▶ Task inputs:
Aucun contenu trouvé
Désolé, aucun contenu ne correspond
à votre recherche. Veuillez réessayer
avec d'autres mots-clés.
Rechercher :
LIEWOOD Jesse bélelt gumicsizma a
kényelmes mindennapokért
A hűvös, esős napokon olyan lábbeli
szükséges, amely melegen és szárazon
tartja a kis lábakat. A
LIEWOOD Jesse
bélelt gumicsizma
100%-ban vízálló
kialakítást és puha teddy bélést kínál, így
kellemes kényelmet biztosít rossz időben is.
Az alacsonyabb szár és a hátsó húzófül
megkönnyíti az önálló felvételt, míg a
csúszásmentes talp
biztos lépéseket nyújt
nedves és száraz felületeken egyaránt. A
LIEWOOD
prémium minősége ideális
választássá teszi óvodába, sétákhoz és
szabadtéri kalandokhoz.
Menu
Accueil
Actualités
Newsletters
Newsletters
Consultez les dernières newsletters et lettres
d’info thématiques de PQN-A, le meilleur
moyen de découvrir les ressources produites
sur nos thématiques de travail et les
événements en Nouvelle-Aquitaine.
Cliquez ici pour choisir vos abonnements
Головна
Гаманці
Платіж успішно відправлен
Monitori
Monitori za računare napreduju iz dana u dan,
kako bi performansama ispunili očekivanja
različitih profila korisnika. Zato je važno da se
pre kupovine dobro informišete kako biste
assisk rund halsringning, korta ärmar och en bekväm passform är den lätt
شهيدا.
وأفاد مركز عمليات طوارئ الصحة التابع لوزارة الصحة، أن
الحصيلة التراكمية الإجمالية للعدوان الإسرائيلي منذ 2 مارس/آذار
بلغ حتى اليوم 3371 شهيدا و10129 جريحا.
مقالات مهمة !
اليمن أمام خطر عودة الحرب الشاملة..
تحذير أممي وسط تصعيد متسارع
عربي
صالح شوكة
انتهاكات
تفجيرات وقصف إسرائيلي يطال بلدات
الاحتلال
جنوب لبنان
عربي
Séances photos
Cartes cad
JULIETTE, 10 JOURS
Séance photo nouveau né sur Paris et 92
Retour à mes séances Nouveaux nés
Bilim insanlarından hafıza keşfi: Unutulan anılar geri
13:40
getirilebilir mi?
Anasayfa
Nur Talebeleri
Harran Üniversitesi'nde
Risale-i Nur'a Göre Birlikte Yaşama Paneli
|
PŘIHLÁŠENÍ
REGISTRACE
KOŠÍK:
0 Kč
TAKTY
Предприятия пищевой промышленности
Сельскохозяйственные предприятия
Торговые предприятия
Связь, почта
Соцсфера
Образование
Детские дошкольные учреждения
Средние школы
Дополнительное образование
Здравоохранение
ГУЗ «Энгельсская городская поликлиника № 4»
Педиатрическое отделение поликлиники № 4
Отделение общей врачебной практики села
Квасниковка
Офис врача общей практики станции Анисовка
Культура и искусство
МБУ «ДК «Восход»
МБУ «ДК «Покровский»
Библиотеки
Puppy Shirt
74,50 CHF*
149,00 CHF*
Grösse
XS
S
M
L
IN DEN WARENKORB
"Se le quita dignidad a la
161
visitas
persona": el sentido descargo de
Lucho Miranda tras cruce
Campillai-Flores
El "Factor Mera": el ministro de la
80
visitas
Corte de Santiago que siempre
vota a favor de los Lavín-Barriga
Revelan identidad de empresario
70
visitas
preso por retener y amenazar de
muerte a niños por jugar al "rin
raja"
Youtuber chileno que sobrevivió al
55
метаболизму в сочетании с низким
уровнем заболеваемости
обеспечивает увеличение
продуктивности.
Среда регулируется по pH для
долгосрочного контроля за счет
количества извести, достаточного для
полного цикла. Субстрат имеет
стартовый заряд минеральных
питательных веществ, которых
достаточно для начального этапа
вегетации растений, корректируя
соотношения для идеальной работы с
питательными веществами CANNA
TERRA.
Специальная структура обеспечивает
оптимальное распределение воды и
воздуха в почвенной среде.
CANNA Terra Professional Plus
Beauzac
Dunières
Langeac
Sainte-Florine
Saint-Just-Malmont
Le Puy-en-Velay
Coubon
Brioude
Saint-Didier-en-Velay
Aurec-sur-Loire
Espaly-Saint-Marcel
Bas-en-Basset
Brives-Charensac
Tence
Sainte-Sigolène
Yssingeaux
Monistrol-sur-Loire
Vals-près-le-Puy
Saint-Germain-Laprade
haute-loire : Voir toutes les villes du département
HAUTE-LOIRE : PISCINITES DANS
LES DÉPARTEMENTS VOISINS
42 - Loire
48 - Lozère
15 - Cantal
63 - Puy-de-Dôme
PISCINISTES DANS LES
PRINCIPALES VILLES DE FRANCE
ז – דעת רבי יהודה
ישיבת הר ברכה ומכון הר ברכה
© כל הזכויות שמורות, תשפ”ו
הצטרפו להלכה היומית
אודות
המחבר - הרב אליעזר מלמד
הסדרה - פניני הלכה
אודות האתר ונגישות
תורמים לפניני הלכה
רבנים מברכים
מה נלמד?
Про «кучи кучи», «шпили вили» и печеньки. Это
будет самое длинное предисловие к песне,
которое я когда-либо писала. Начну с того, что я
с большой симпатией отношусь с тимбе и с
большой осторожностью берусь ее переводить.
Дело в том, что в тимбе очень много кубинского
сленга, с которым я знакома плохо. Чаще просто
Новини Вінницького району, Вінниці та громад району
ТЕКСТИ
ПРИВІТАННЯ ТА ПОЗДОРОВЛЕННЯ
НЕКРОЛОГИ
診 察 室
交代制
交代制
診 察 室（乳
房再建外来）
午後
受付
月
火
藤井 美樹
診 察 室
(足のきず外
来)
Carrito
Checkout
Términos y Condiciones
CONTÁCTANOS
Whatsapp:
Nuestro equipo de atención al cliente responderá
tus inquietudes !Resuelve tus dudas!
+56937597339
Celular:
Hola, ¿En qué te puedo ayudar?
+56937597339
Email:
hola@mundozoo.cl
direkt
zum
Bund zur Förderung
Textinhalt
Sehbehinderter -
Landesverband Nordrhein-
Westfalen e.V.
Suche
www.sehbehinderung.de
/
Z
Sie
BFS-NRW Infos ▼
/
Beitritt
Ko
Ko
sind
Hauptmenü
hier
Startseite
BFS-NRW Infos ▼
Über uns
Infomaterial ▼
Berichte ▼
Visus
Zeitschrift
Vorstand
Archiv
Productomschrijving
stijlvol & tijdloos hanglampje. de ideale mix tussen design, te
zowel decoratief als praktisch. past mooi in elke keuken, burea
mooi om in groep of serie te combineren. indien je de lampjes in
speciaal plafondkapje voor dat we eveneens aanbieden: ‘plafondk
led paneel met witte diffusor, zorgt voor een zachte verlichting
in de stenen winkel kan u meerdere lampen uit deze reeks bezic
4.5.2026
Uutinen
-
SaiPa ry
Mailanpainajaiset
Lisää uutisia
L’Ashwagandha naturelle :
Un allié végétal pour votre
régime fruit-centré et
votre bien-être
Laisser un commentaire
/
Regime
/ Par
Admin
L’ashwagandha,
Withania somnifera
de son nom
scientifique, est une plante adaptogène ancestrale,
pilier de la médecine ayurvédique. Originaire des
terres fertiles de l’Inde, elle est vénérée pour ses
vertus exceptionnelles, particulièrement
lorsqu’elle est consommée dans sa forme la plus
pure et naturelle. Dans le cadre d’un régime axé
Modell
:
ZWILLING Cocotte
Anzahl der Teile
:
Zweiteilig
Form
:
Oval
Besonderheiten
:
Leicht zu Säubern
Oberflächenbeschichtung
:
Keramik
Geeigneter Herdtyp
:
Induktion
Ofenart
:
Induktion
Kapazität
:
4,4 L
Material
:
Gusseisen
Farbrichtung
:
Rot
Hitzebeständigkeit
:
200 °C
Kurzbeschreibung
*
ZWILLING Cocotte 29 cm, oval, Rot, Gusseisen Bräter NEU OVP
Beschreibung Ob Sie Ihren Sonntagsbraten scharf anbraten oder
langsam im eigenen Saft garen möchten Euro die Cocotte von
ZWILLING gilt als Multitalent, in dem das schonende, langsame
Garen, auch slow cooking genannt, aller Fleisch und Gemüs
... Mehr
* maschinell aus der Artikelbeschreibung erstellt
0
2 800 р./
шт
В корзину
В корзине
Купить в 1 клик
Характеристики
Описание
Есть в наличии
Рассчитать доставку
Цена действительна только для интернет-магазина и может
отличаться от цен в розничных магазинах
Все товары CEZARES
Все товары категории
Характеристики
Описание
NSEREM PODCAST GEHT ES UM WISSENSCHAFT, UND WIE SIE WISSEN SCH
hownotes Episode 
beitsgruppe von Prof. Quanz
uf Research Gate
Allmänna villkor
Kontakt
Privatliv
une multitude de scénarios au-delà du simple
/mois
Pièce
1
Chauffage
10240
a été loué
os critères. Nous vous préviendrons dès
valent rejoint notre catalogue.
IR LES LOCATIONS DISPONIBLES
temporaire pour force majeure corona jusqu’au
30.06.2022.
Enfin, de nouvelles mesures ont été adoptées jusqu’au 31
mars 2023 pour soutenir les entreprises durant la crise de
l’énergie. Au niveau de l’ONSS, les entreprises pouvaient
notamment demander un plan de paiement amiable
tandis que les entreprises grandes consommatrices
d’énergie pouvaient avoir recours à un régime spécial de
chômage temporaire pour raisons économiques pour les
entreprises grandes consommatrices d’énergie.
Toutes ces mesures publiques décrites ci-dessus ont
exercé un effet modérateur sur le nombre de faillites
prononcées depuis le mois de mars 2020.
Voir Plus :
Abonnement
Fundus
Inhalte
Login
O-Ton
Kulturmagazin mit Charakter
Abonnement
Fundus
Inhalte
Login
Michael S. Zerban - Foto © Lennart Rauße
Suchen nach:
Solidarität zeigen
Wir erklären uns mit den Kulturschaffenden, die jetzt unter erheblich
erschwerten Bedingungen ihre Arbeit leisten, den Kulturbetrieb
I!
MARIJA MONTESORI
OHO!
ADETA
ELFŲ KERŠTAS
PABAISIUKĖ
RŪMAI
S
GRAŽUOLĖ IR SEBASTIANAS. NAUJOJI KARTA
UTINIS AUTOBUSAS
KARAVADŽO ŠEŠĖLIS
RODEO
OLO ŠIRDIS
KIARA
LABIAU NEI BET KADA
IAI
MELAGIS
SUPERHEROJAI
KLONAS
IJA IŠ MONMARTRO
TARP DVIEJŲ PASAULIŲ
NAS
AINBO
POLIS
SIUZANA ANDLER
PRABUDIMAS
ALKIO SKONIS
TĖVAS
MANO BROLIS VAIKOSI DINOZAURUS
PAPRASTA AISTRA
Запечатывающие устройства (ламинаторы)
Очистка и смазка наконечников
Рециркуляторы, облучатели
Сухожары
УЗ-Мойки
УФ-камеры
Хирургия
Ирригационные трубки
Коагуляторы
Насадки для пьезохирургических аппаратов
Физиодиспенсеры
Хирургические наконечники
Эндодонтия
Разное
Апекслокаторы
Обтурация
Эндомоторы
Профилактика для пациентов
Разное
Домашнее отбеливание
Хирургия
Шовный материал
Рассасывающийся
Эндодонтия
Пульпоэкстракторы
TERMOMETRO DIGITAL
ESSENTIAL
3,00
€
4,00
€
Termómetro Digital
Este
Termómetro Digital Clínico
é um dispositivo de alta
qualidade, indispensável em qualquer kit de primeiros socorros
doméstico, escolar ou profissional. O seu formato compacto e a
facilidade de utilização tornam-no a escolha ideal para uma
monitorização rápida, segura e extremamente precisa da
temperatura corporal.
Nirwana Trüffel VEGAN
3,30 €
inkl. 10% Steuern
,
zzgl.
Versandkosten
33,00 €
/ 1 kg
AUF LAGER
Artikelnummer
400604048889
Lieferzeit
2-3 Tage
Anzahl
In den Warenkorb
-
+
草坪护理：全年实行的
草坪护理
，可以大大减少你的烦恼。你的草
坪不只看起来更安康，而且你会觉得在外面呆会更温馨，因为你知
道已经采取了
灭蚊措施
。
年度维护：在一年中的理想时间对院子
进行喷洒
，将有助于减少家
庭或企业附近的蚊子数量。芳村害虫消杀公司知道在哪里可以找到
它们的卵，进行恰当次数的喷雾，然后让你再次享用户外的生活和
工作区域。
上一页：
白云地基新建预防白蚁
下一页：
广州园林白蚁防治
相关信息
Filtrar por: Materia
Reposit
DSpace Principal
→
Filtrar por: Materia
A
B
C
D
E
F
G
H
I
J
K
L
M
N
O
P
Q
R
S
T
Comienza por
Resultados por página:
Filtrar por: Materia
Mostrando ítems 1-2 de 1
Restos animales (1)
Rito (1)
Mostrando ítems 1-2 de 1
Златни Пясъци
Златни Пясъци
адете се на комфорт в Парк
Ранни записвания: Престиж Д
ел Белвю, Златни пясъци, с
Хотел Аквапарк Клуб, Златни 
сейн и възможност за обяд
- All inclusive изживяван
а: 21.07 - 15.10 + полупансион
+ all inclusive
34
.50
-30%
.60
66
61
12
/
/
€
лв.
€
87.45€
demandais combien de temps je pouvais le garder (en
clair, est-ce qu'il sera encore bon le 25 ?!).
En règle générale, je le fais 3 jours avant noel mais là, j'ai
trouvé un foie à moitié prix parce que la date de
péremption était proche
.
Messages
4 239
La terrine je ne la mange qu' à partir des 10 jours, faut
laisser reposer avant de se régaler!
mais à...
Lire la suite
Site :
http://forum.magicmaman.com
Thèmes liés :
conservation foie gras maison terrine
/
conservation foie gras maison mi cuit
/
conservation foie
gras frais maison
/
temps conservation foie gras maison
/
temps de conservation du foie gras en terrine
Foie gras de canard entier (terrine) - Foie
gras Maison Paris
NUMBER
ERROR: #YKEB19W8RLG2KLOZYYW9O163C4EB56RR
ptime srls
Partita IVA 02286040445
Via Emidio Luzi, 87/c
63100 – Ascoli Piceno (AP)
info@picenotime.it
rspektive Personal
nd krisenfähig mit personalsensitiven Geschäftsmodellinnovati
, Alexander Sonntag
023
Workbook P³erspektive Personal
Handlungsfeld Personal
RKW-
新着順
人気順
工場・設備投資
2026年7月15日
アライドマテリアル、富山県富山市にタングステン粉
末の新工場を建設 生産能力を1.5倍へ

▶ Problem details: Starting from the records above, copy each line where the string "mooi" is found.

▶ Answer to the problem:
zowel decoratief als praktisch. past mooi in elke keuken, burea
mooi om in groep of serie te combineren. indien je de lampjes in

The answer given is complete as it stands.